Lithium Extraction Technology of Lithium-rich Clay Mineral Resources

Lithium-rich clay deposits are predominantly derived from carbonate rocks; climatic conditions characterised by alternating wet and dry periods, coupled with a low-salinity transitional marine-terrestrial depositional environment ranging from reducing to weakly oxidising conditions, have created favourable conditions for the enrichment of lithium. In the ore, lithium exists primarily as the distinct mineral kokite, with some adsorbed onto montmorillonite; very little is associated with illite or kaolinite. Furthermore, lithium-rich clay deposits offer the advantages of a wide distribution, thick ore layers and low extraction costs, presenting enormous potential for resource development. The industry has now established a variety of mature lithium extraction processes, primarily comprising four major categories: sulphuric acid leaching, roasting and leaching, field-enhanced leaching, and combined acid-base leaching.

Sulphuric acid leaching is the simplest and most direct lithium extraction technology. It uses dilute sulphuric acid as the leaching reagent, utilising the chemical reaction between the acid solution and the lithium-bearing components in the ore to convert solid lithium ions into soluble lithium sulphate, which is fully dissolved into the leachate, thereby achieving efficient separation and extraction of lithium. The process is simple, efficient and widely applicable.

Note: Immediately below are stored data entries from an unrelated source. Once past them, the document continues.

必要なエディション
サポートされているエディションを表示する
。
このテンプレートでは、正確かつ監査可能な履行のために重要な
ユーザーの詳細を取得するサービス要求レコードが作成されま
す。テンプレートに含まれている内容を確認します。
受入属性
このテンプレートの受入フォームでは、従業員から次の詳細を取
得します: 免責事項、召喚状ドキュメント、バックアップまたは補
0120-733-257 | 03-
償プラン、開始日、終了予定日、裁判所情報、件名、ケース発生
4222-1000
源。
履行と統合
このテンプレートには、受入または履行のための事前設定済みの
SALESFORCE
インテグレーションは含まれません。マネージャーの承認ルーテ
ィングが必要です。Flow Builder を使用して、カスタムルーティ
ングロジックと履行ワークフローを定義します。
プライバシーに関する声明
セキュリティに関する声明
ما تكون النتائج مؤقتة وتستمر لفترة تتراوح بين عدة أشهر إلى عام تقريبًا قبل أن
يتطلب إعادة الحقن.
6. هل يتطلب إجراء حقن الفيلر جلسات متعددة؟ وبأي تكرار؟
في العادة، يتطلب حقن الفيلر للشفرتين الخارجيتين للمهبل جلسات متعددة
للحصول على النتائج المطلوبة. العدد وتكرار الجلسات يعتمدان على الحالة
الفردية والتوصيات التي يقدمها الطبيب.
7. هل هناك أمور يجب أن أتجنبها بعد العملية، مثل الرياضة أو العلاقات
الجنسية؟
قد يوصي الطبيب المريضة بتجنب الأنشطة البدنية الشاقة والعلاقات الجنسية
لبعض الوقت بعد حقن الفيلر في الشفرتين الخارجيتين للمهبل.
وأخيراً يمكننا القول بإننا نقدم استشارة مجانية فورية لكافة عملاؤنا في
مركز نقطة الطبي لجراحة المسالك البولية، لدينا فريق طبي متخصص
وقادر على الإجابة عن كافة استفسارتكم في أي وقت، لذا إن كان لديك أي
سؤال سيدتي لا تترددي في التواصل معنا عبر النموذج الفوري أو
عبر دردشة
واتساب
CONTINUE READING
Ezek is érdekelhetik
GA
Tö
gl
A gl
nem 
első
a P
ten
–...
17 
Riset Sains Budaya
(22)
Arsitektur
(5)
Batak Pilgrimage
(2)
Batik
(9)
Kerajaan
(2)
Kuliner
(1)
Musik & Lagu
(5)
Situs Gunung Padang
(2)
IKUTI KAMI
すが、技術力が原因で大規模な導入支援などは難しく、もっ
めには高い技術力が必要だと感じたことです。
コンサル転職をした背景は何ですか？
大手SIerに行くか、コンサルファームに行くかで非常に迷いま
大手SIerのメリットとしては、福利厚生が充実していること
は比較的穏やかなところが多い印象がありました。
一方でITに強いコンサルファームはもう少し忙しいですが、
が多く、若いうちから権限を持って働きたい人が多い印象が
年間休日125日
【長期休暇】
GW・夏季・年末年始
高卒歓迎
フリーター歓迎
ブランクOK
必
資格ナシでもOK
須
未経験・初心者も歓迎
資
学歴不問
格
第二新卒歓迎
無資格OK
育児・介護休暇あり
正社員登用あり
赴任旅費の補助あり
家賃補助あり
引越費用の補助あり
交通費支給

The roasting-leaching method is the core process for upgrading clay-type lithium ore. It involves roasting and activation to break down the mineral structure, followed by lithium extraction using various leaching methods, and is divided into three sub-processes. The roasting-acid leaching method involves activating the ore through high-temperature roasting, followed by an acid leaching reaction to generate soluble lithium salts, thereby completing the leaching of lithium. The additive roasting-water leaching method involves roasting the ore in a mixture with additives such as limestone, gypsum and sulphates. The reaction between these additives and the lithium-bearing minerals generates soluble lithium salts, which can then be recovered through subsequent leaching with fresh water. The calcination-ion exchange leaching method is better suited to carbonate-type lithium ores. After high-temperature decomposition to activate the minerals, a replacement reaction occurs between the cations in the salt solution and the lithium adsorbed between mineral layers, thereby achieving the leaching and recovery of lithium.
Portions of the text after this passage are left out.